Yvan Colonna, déclaré coupable pour la troisième fois de l'assassinat en 1998 du préfet de Corse Claude Erignac, a été condamné lundi à la réclusion criminelle à perpétuité par la cour d'assises spéciale de Paris. A l'énoncé de la peine, qui n'est pas assortie de la période de sûreté de 22 ans qu'avait demandée le ministère public, le berger de Cargèse de 51 ans a crié: "Je suis innocent!", tandis que retentissaient dans la salle des cris: "C'est honteux". Il a quitté le box des accusés après avoir embrassé son fils Jean-Baptiste, 21 ans, et son frère Stéphane.
L'un de ses avocats, Me Antoine Sollacaro, a immédiatement annoncé l'intention de son client de se pourvoir en cassation, et d'aller s'il le faut jusqu'à la Cour européenne des droits de l'Homme
(CEDH). Un autre, Me Gilles Simeoni, a dénoncé une condamnation "au nom de la raison d'Etat".

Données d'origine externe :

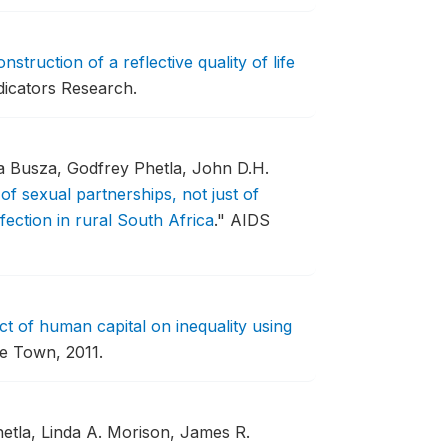
nstruction of a reflective quality of life
dicators Research.
a Busza, Godfrey Phetla, John D.H.
 of sexual partnerships, not just of
fection in rural South Africa
."
AIDS
ct of human capital on inequality using
pe Town, 2011.
tla, Linda A. Morison, James R.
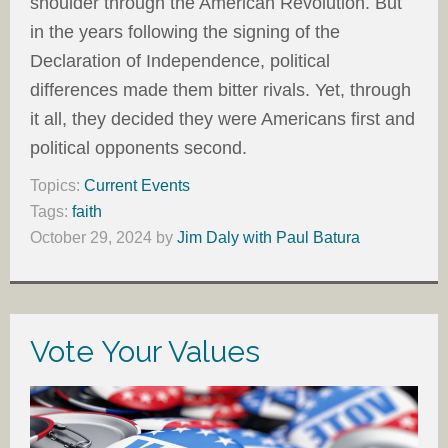
shoulder through the American Revolution. But
in the years following the signing of the
Declaration of Independence, political
differences made them bitter rivals. Yet, through
it all, they decided they were Americans first and
political opponents second.
Topics:
Current Events
Tags:
faith
October 29, 2024
by
Jim Daly with Paul Batura
Vote Your Values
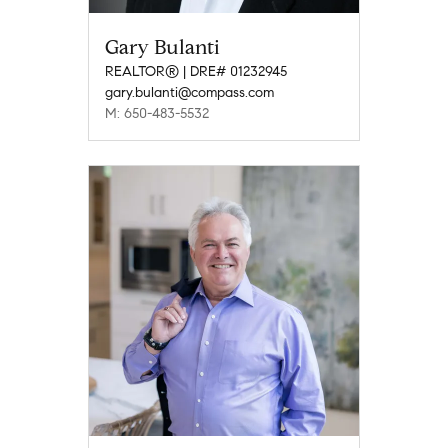
Gary Bulanti
REALTOR® | DRE# 01232945
gary.bulanti@compass.com
M: 650-483-5532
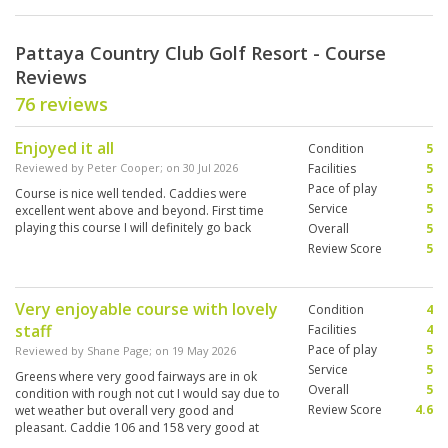
Pattaya Country Club Golf Resort - Course
Reviews
76 reviews
Enjoyed it all
Condition
5
Reviewed by
Peter Cooper
; on
30 Jul 2026
Facilities
5
Pace of play
5
Course is nice well tended. Caddies were
Service
5
excellent went above and beyond. First time
playing this course I will definitely go back
Overall
5
Review Score
5
Very enjoyable course with lovely
Condition
4
staff
Facilities
4
Pace of play
5
Reviewed by
Shane Page
; on
19 May 2026
Service
5
Greens where very good fairways are in ok
Overall
5
condition with rough not cut I would say due to
Review Score
4.6
wet weather but overall very good and
pleasant. Caddie 106 and 158 very good at
there job funny and make you have a good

La veuve du préfet, Dominique Erignac, très émue, a en revanche estimé que "justice a été rendue", dans un court texte qu'elle a lu devant la presse, entourée de ses enfants Marie-Christophine et
Charles-Antoine.
Le visage tendu, Yvan Colonna a écouté le président Hervé Stephan, se tournant de temps à autre vers sa famille. Sa nouvelle épouse Stéphanie s'est mise à pleurer lorsqu'il a été déclaré coupable
de tous les faits qui lui sont reprochés, au terme d'un délibéré d'environ sept heures.
Le président a lu une motivation détaillée du verdict, déclarant Yvan Colonna coupable d'avoir participé à l'attaque de la gendarmerie de Pietrosella où l'arme du crime avait été dérobée, en
septembre 1997, et à l'assassinat du préfet, le 6 février 1998 à Ajaccio.
"Yvan Colonna a tenu le rôle du tireur lors de l'assassinat", a jugé la cour dans ce texte très détaillé de quatre pages.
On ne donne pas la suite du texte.